UNDER CONSTRUCTION La giovanissima Nazionale U19 di coach Borchini perde la sfida contro i pari età della Spagna nella prima delle 3 amichevoli internazionali di Castel Giorgio.

Il Vince Lombardi è tirato a lucido, dopo la partita dell’All Star Game di Terza Divisione giocata ieri sera.

Oggi splende un bellissimo sole, anche se il vento freddo non ha smesso un minuto di soffiare. La tribuna da 2.000 posti dello stadio di Castel Giorgio, costruita apposta per il football americano, è gremita. Sfilano le Associazioni cittadine, chiamate a tenere viva la storia e le tradizioni di questo bellissimo borgo, ed è un corteo storico ricco di significati, che ripropone la festa che tradizionalmente si svolge ogni anno in maggio. A più di un’ora dal kick off il pubblico è già numerosissimo e per intrattenerlo sul campo lo spettacolo dei balli da sala con i campioni locali e l’allegria della country dance. Alle 16.30 entrano le squadre, prima la Spagna e poi la nostra giovane Italia. La banda suona gli inni, il pubblico si alza in piedi per commemorare le vittime della tragedia ferroviaria pugliese e del massacro di Nizza e parte un lungo e commosso applauso. E poi è partita. Vera, durissima!

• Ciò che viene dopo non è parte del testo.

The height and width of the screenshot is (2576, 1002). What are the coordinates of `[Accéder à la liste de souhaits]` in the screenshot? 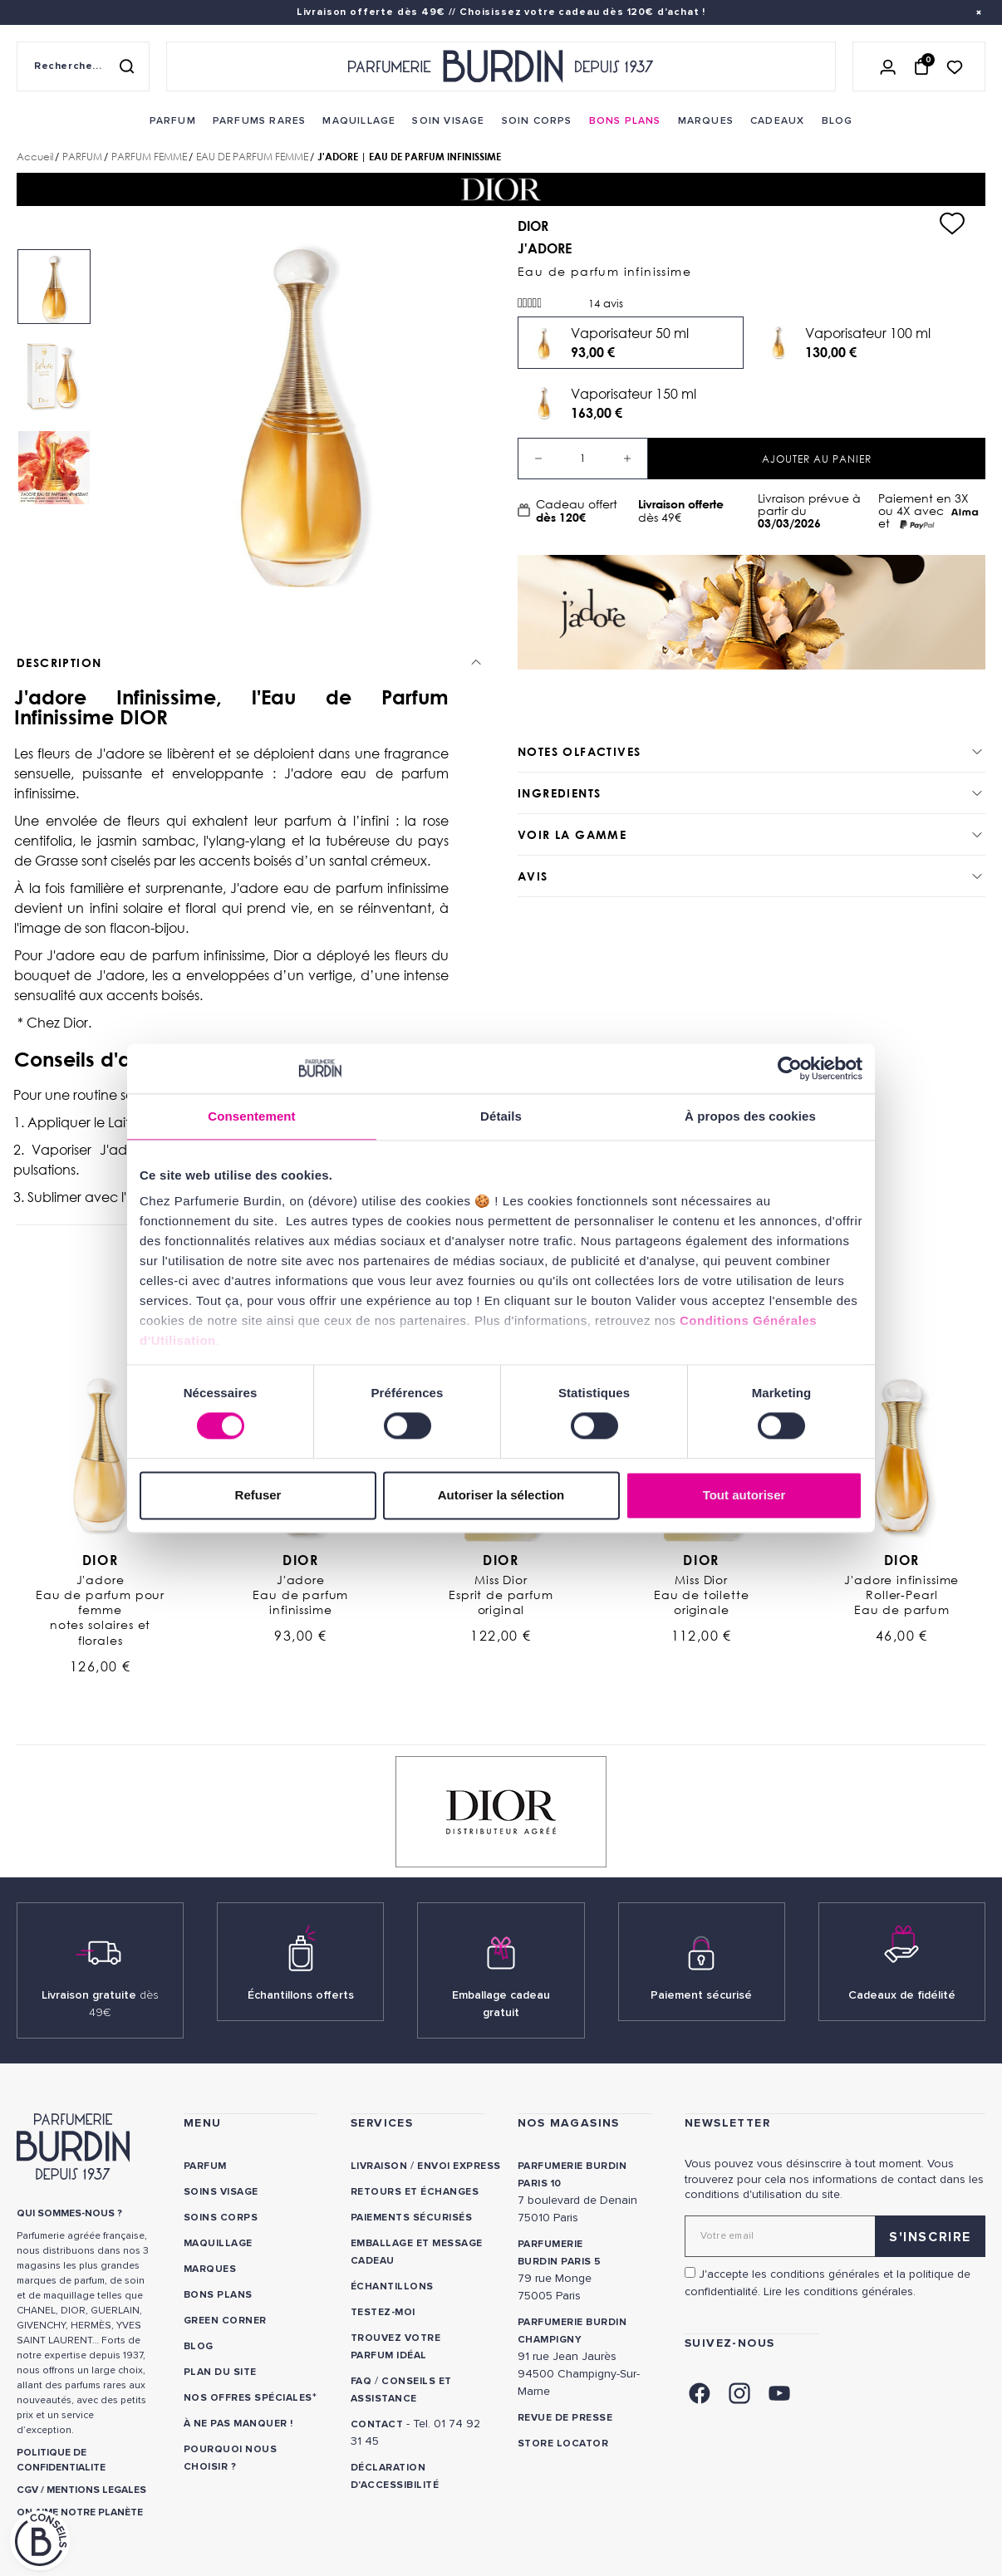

Parte subito in vantaggio la Spagna con un gran field goal da 38 yard ad opera di Augustin Gaitan, dopo due drive sostanzialmente di studio da una parte e dall’altra. Sul 3 a 0 per gli spagnoli, gli azzurri faticano a reagire e a muovere la catena e all’inizio del secondo quarto di gioco la Spagna varcherà per la prima volta la goal line, grazie ad una QB sneak sempre di Agustin Gaitan. La trasformazione non riesce ma il tabellone si  aggiorna: 9 a 0 Spagna. Prima dell’intervallo, sprazzi di buon gioco da parte dell’attacco italiano, con Tommaso Brambilla e Andrea Fiammenghi, che però non riescono a concretizzare, complici una paio di falli pesanti che spingono molto indietro l’Italia.

Nella ripresa gli italiani riprovano con il gioco aereo: si cambia QB ed Edoardo Minuti lancia lungo  per Luca Fontana che riceve in acrobazia e fa saltare il pubblico in piedi. Ancora una volta, però, le speranze azzurre si infrangono contro il muro difensivo degli iberici e il drive finisce nuovamente con un punt. La Spagna controlla l’incontro, non concede nulla ai ragazzi italiani, che non riescono a trovare il bandolo della matassa, e a pochi minuti dall’inizio dell’ultimo quarto di gioco va ancora a segno con una corsa di Eduardo Morlans. Gaitan non fallisce il calcio addizionale e il punteggio si fissa sul 16 a 0. Adesso l’Italia sbanda, non riesce più ad opporre resistenza e lascia troppi spazi agli spagnoli, che tornano a segnare con una bella corsa questa volta di Bartolome Flaquer e il calcio di Gaitan. Nemmeno il tempo di far rientrare l’attacco azzurro, che gli spagnoli intercettano il QB Edoardo Minuti e riportano la palla direttamente in TD con  Alejandro Herrero. E’ il colpo di grazia, perché i giovanissimi atleti di coach Borchini (ricordiamo che la squadra è composta per la stragrande maggioranza da ragazzi nati nel 1999 e 2000) quando manca poco più di un minuto alla fine del match alzano letteralmente bandiera bianca.

L’amichevole Italia–Spagna termina 0-29 e il titolo di MVP viene assegnato a Carlos Toribio, giovane DB dei Rookies di Barbera del Vallés.

Avrà da lavorare lo staff azzurro, ma certamente questi ragazzi costruiscono l’ossatura buona della nostra futura Nazionale maggiore.

 

Come dire…KEEP CALM, WE’RE UNDER CONSTRUCTION!